С разглядывания потолка в том августе начиналось каждое бесконечное утро. За ним наплывал нескончаемый полдень. Совсем уж в бездну, пыльную и солнечную, надо было заглянуть, чтобы на самом донышке увидеть пятачок закатного солнца, синеву и усталость вечера. Дни были похожи на молочную тянучку, которую мать иногда варила в пол-литровой алюминиевой кружке. Тянучка была блаженством и мукой. Столовая ложка ее, взятая в рот, намертво облепляла небо и зубы, ее невозможно было ни разжевать, ни быстро рассосать, ни проглотить, ни выплюнуть. Она была блаженством, но блаженством, переходящим в скуку, в сладкую, безнадежную тоску. Фая выковыривала изо рта кусочки тянучки, приклеивала к столу и медленно пятилась, растопырив испачканные липкие пальцы. Пять золотых нитей тянулись и тянулись от пальцев через всю комнату.

Бывало все же, что время неслось стремительно. Приходили какие-то люди, становились людьми вроде бы знакомыми, что-то рассказывали, уходили. Хамидка стала уже совсем другом, за несколько дней превратилась почти в сестру (но не совсем, потому что мать, Агния Ивановна, принадлежала только Фаине, только!). Были игры в темном скрипучем зале – игры в войну, в разведку и просто в догонялки и прятки. Были игры «в дом» с Теткой Галиной в главной роли и «в охоту на черепах». Были чтения книжек с мамой. Были даже два осторожных одиноких похода на птичник, недальних, так чтоб забор был виден.

Но хотя время, заполненное играми и разговорами, неслось стремительно, его все-таки было слишком много. Оно было многослойным, двигалось одновременно в разных направлениях и с разными скоростями. В его потоке возникали завихрения и воронки. От этого в самых захватывающих играх и разговорах, в разгаре тайного ковыряния гвоздем дырки в столе Фая вдруг бросала игру, замолкала, выпускала из рук гвоздь и погружалась в знаменитую свою задумчивость. Когда это происходило при матери, Агния Ивановна обычно окликала ее:

– Фая, ты где?

Фая редко объясняла где. Обычно она задавала встречный вопрос:

– Мама, почему качуля называется гапак?

– Не качуля, а качели, и называется гамак.
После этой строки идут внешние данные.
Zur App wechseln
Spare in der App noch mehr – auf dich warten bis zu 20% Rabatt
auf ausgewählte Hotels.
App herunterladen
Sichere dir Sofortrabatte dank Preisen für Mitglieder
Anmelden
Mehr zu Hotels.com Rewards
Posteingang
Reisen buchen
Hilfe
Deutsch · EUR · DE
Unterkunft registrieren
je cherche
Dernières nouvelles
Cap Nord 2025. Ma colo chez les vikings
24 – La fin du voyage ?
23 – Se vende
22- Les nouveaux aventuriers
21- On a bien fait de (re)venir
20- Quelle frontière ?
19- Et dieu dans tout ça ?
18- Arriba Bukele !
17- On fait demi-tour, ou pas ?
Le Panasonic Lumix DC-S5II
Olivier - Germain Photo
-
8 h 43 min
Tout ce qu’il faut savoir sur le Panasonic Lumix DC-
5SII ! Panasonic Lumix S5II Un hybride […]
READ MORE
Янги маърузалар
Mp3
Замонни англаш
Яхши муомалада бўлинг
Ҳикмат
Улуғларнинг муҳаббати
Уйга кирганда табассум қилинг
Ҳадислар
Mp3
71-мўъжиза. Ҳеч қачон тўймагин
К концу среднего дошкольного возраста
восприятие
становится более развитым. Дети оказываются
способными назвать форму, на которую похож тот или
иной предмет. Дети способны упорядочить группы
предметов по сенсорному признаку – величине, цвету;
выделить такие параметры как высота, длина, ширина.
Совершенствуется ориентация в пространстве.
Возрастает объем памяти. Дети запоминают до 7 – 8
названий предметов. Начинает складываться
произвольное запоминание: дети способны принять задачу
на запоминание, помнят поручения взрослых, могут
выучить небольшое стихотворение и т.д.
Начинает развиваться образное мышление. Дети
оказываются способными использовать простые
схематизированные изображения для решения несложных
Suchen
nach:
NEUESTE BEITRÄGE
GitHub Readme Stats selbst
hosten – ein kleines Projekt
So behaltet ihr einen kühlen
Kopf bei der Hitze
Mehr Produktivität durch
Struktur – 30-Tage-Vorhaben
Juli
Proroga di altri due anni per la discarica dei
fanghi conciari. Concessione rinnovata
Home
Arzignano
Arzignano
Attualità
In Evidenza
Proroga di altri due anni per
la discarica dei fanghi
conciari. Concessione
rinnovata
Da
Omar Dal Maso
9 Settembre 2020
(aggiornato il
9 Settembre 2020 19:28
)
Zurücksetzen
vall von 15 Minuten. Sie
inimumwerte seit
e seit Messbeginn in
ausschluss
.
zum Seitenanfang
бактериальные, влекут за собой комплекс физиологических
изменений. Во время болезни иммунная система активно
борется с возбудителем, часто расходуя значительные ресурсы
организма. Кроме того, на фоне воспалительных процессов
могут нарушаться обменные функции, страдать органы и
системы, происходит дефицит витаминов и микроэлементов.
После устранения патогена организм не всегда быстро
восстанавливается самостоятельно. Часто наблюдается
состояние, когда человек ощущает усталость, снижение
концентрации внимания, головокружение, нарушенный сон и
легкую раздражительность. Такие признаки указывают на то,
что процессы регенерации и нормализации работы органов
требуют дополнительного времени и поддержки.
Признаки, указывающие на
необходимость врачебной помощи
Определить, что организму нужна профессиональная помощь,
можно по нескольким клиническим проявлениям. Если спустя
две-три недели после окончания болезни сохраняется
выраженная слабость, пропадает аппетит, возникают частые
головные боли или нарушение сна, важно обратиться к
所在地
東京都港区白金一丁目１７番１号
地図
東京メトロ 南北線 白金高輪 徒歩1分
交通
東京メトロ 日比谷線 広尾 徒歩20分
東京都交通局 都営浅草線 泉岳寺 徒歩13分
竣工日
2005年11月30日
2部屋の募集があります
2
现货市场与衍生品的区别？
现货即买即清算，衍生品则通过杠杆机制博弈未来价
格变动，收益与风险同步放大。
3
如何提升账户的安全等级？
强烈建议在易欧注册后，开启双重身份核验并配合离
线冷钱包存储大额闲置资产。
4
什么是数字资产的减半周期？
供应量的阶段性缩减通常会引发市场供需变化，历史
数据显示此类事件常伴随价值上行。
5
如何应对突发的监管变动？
Мать, как правило, Фаиным вопросам не удивлялась, она сразу вспоминала, например, что «качулю» эту самую Фая видела в начале лета на даче у Ксении. Мать и сама задумывалась, но только не словами, а каким-то полетом над далеким и позабытым – о подруге детства Ксении, о ее даче, ее муже, сыне Кольке и заодно о массе всяких очень важных и совсем не важных вещей. Она сразу понимала, почему это Фая посреди чтения «Бременских музыкантов» вспомнила дачу. Там у Ксениного соседа жил ослик, живой, настоящий ослик. Все это пролетало в материнской голове в один момент, а в Фаиной кружился и кружился давний день, чужой двор, ослик, болячка на его ухе, гамак. Фаю словно в воронку затягивало. И Хамид-ка в таких случаях надувалась и доказывала, что у Фаи не все дома и что у нее, у Хамидки, зла на нее не хватает. Но Фая обычно выныривала из задумчивости с новой идеей, с новым острым желанием и радостью.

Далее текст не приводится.